Greetings SupHerb readers!
I have another superb herb to tell you about.
Fennel – Foeniculum vulgare, is a member of the Apiaceae family. The whole plant is used medicinally.
Fennel is used for medicinal purposes as an anti-inflammatory, antispasmodic, carminative, digestive, diuretic, emmenagogue, expectorant, lactagogue, purgative, stimulant, stomachic and tonic.
Fennel has several vitamins and minerals such as, beta-carotene, calcium, copper, citric acid, iodine, magnesium, manganese, pectin, phosphorus, potassium, Quercetin, riboflavin, selenium, silicon, tryptophan, valine and zinc.
Fennel helps to release gas from the stomach and bowels and relieve its associated pain and cramping such as gastrointestinal tract spasms, and abdominal pain. It can act as a stimulant and diuretic which calms the nerves, improves appetite and digestion, and acts as an antispasmodic. It helps to regulate energy to the spleen, stomach, liver and kidneys and can be used topically for joint inflammation.

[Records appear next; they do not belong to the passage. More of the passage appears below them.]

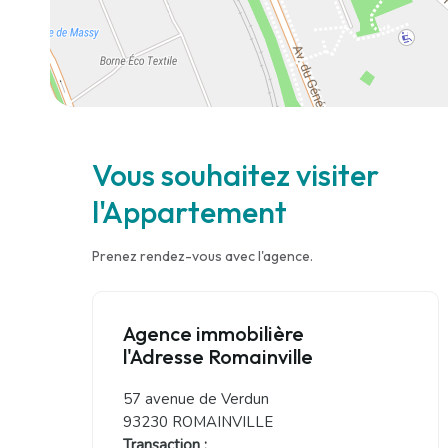
Vous souhaitez visiter
l'Appartement
Prenez rendez-vous avec l'agence.
Agence immobilière
l'Adresse Romainville
57 avenue de Verdun
93230 ROMAINVILLE
Transaction :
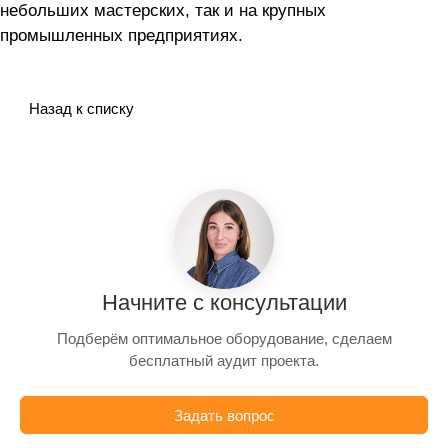
небольших мастерских, так и на крупных
промышленных предприятиях.
Назад к списку
Начните с консультации
Подберём оптимальное оборудование, сделаем
бесплатный аудит проекта.
Задать вопрос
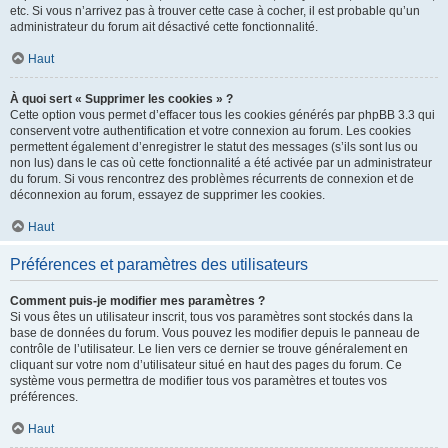
etc. Si vous n’arrivez pas à trouver cette case à cocher, il est probable qu’un
administrateur du forum ait désactivé cette fonctionnalité.
Haut
À quoi sert « Supprimer les cookies » ?
Cette option vous permet d’effacer tous les cookies générés par phpBB 3.3 qui
conservent votre authentification et votre connexion au forum. Les cookies
permettent également d’enregistrer le statut des messages (s’ils sont lus ou
non lus) dans le cas où cette fonctionnalité a été activée par un administrateur
du forum. Si vous rencontrez des problèmes récurrents de connexion et de
déconnexion au forum, essayez de supprimer les cookies.
Haut
Préférences et paramètres des utilisateurs
Comment puis-je modifier mes paramètres ?
Si vous êtes un utilisateur inscrit, tous vos paramètres sont stockés dans la
base de données du forum. Vous pouvez les modifier depuis le panneau de
contrôle de l’utilisateur. Le lien vers ce dernier se trouve généralement en
cliquant sur votre nom d’utilisateur situé en haut des pages du forum. Ce
système vous permettra de modifier tous vos paramètres et toutes vos
préférences.
Haut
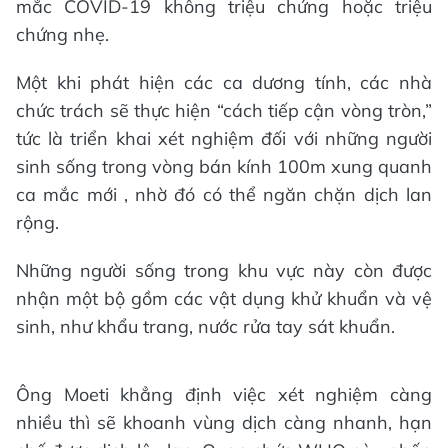
mắc COVID-19 không triệu chứng hoặc triệu
chứng nhẹ.
Một khi phát hiện các ca dương tính, các nhà
chức trách sẽ thực hiện “cách tiếp cận vòng tròn,”
tức là triển khai xét nghiệm đối với những người
sinh sống trong vòng bán kính 100m xung quanh
ca mắc mới , nhờ đó có thể ngăn chặn dịch lan
rộng.
Những người sống trong khu vực này còn được
nhận một bộ gồm các vật dụng khử khuẩn và vệ
sinh, như khẩu trang, nước rửa tay sát khuẩn.
Ông Moeti khẳng định việc xét nghiệm càng
nhiều thì sẽ khoanh vùng dịch càng nhanh, hạn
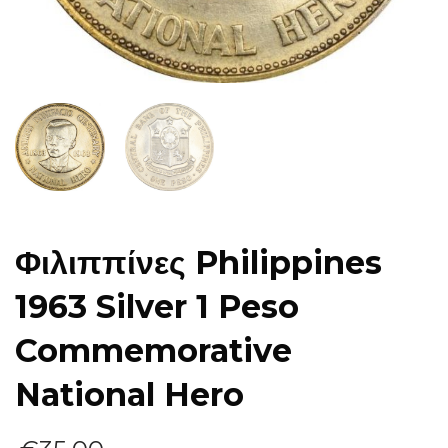
Φιλιππίνες Philippines
1963 Silver 1 Peso
Commemorative
National Hero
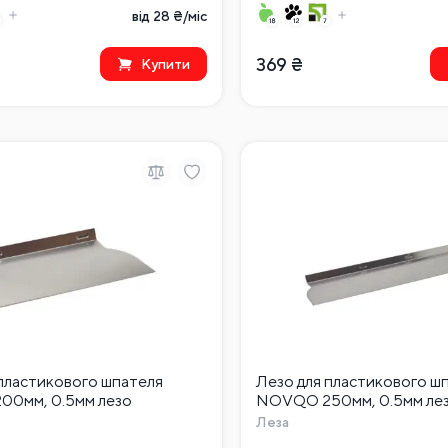
від 28 ₴/міс
369
₴
Купити
 пластикового шпателя
Лезо для пластикового ш
0мм, 0.5мм лезо
NOVQO 250мм, 0.5мм ле
Леза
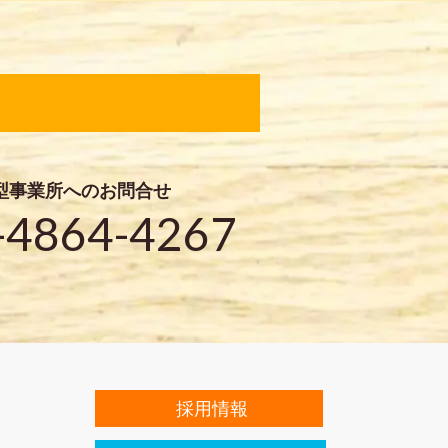
型事業所へのお問合せ
-4864-4267
採用情報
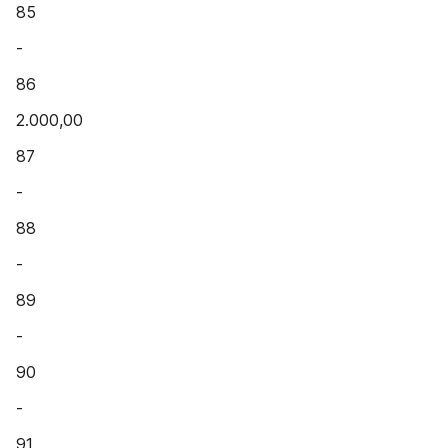
85
-
86
2.000,00
87
-
88
-
89
-
90
-
91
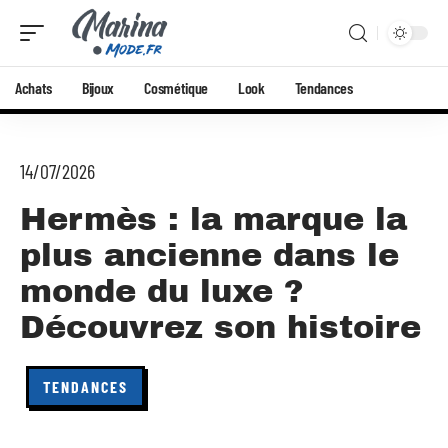
Achats
Bijoux
Cosmétique
Look
Tendances
14/07/2026
Hermès : la marque la
plus ancienne dans le
monde du luxe ?
Découvrez son histoire
TENDANCES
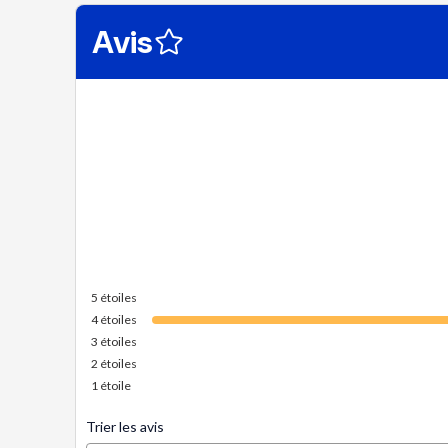
Avis
5
étoiles
4
étoiles
3
étoiles
2
étoiles
1
étoile
Trier les avis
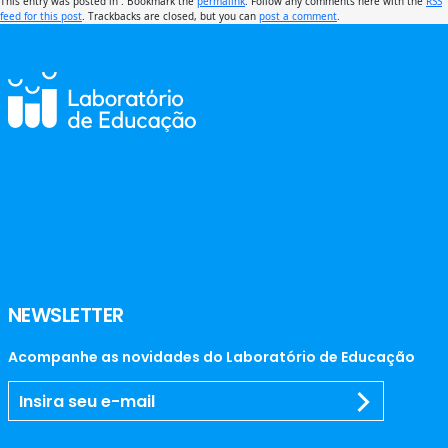
This entry was posted in . Bookmark the
permalink
. Follow any comments here with the
RSS
feed for this post
. Trackbacks are closed, but you can
post a comment
.
NEWSLETTER
Acompanhe as novidades do Laboratório de Educação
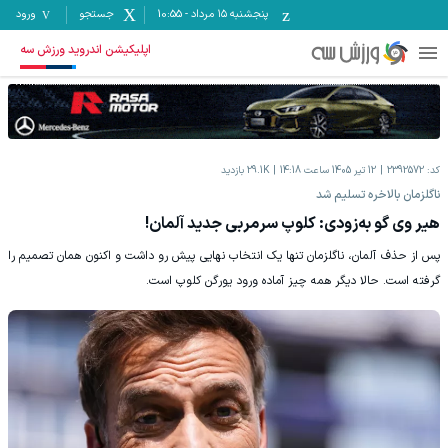
پنجشنبه ۱۵ مرداد
-
10:55
جستجو
ورود
اپلیکیشن اندروید ورزش سه
کد:
2392572
12 تیر 1405 ساعت 14:18
29.1K
بازدید
ناگلزمان بالاخره تسلیم شد
هیر وی گو به‌زودی: کلوپ سرمربی جدید آلمان!
پس از حذف آلمان، ناگلزمان تنها یک انتخاب نهایی پیش رو داشت و اکنون همان تصمیم را
گرفته است. حالا دیگر همه چیز آماده ورود یورگن کلوپ است.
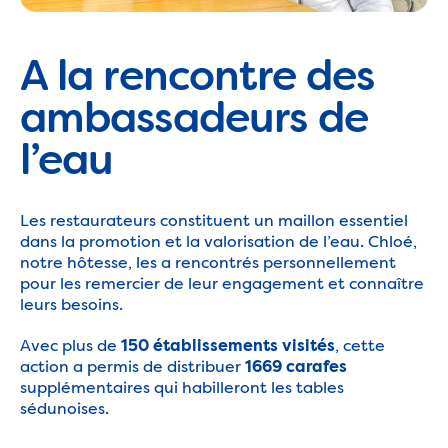
A la rencontre des
ambassadeurs de
l’eau
Les restaurateurs constituent un maillon essentiel
dans la promotion et la valorisation de l’eau. Chloé,
notre hôtesse, les a rencontrés personnellement
pour les remercier de leur engagement et connaître
leurs besoins.
Avec plus de
, cette
150 établissements visités
action a permis de distribuer
1669 carafes
supplémentaires qui habilleront les tables
sédunoises.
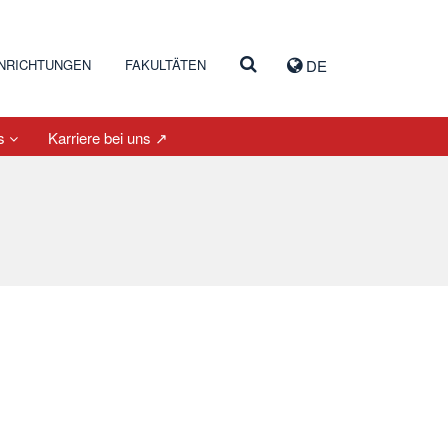
INRICHTUNGEN
FAKULTÄTEN
DE
es
Karriere bei uns ↗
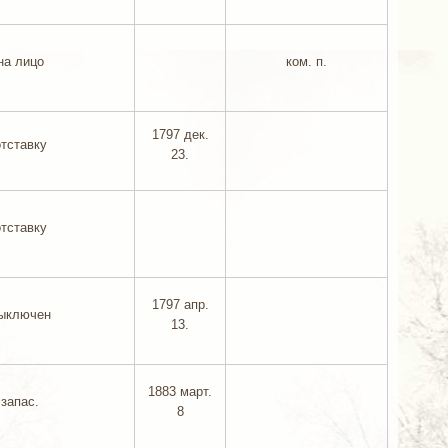
на лицо
ком. п.
1797 дек.
отставку
23.
отставку
1797 апр.
ыключен
13.
1883 март.
запас.
8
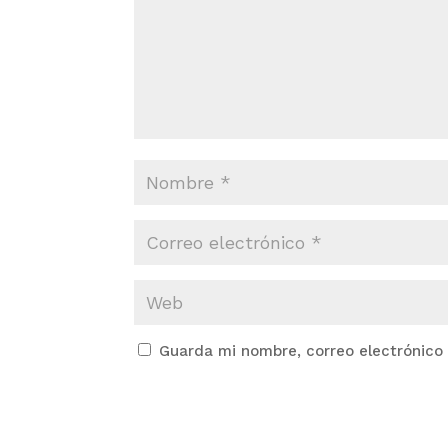
Guarda mi nombre, correo electrónico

Fennel is helpful for nursing mothers as it promotes lactation and calms colic. It helps to clear phlegm from the lungs. Also, dried fennel powder is said to keep fleas away from kennels and stables.
Folklore indicates fennel, can be used as a poultice for cancerous wounds and indurations (hardening) of the mammary glands. Effective in the treatment of gout, and good for cancer patients after chemotherapy and radiation.
As a sweet herb, fennel is used as an appetite suppressant. It promotes function of the spleen, liver and kidneys. Fennel also regulates Qi (chi) and alleviates pain. It can also be used as an eyewash.
As a caution,
Fennel is a uterine stimulant, so avoid high doses of the herb in pregnancy; small amounts used in cooking are safe.
That is it for now. Much appreciation for reading!
(In the near future, I will have images of the plants available, and some recipes too. The feature photo is a homemade dish with Fennel as one of the herbal spice ingredients.)